ACADEMIC RESEARCH

As a documentary artist, my work explores the critical, technological, and ideological structures that surround the production and consumption of documentary images. Documentary photography involves more than the representation of an external reality: it’s a speculative process that approaches reality and truth as plural, malleable notions open to articulation in different ways. Like the external world that it claims to represent, the documentary image is inherently unstable, dependent on context and on customary languages of realism. For the past ten years I have been producing works that draw on contemporary and historical debates, merging fact, fiction and imagination to reflect on the ways that the real is defined and represented.

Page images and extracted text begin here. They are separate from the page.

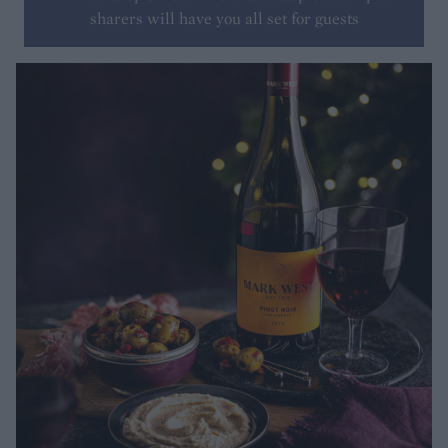
sharers will have you all set for guests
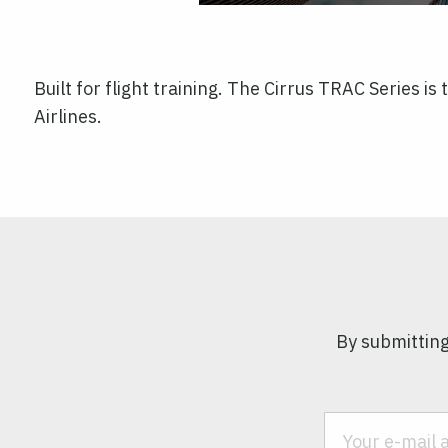
Built for flight training. The Cirrus TRAC Series i
Airlines.
By submitting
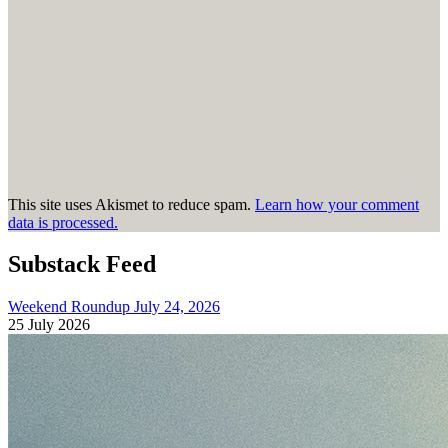
This site uses Akismet to reduce spam.
Learn how your comment
data is processed.
Substack Feed
Weekend Roundup July 24, 2026
25 July 2026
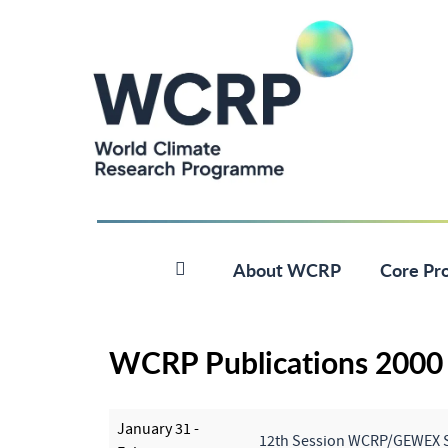
About WCRP
Core Pro
WCRP Publications 2000
January 31 -
12th Session WCRP/GEWEX 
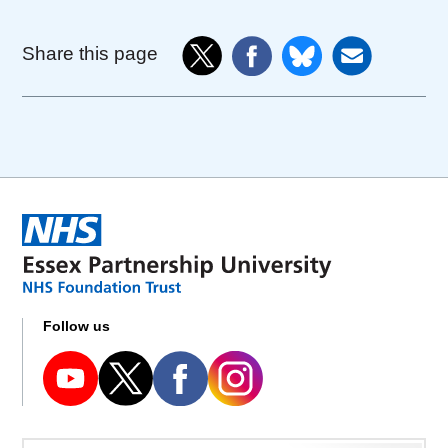
Share this page
Follow us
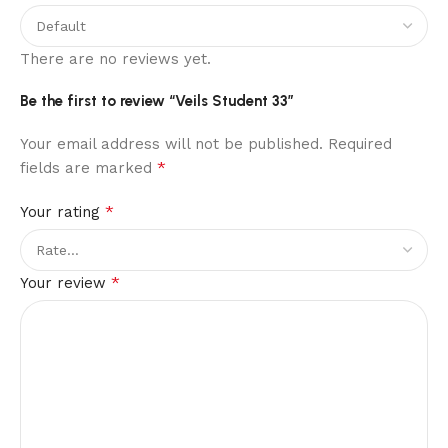
There are no reviews yet.
Be the first to review “Veils Student 33”
Your email address will not be published.
Required
*
fields are marked
*
Your rating
*
Your review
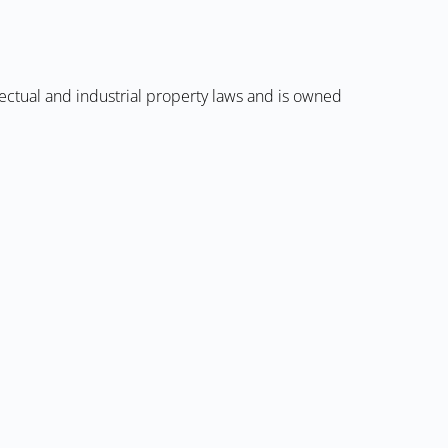
llectual and industrial property laws and is owned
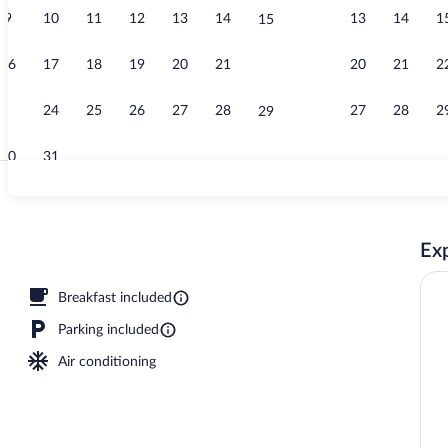
9
10
11
12
13
14
13
14
1
15
Free buffet b
16
17
18
19
20
21
20
21
2
22
23
24
25
26
27
28
27
28
2
29
30
31
Exterior
Exp
Breakfast included
Parking included
Air conditioning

It treats documentary as a hybrid practice involving not just images, but objects, performance, texts, found-footage and sculptural interventions that investigate the complex nature of perception. Collaboration is essential to my practice, creating a space for the exchange of ideas between myself and the people I work with, and for critical examination of my own position as an artist, often resulting in theatrical documentary photographs.

As a result of a six-year practice based PhD in the arts at the School of Arts KASK University College Ghent (2015-2021) I co-founded The School of Speculative Documentary together with Thomas Bellinck, Michiel De Cleene, An van Dienderen, Rosine Mbakam.

A Manifesto: An Invitation from The School of Speculative Documentary


THE SCHOOL OF SPECULATIVE DOCUMENTARY

Guest editors at FOMU Trigger, 2020:
The School of Speculative Documentary are currently guest editors for this years' FOMU Trigger, which will focus on the theme 'Uncertainty'.
What if we allow speculation, messiness and befoggedness to set the conditions for documentary gestures and practices?
Contemporary documentary practice has a crucial role to play within art, mainstream media and activism. It constitutes less a genre, and more ‘a critical method’ in its own right. How can we rethink the documentary attitude conceptually, formally and methodologically? Uncertainty has become documentary’s given. What if this unfinished business of the documentary, creates even more possibilities for speculation and imagination? How can we make decentralized, deformatted and polycentric documentaries, even if we assume that we will never fully succeed?
Trigger #2: 'Uncertainty' aims to explore the potentials, the problems and paradoxes of an openly speculative documentary.
Its printed magazine will be launched during Paris Photo in November 2020. In addition, the contributions will all be published in time on this platform. Trigger is a platform both online and in print dedicated to research, reflection and debate on all things photographic.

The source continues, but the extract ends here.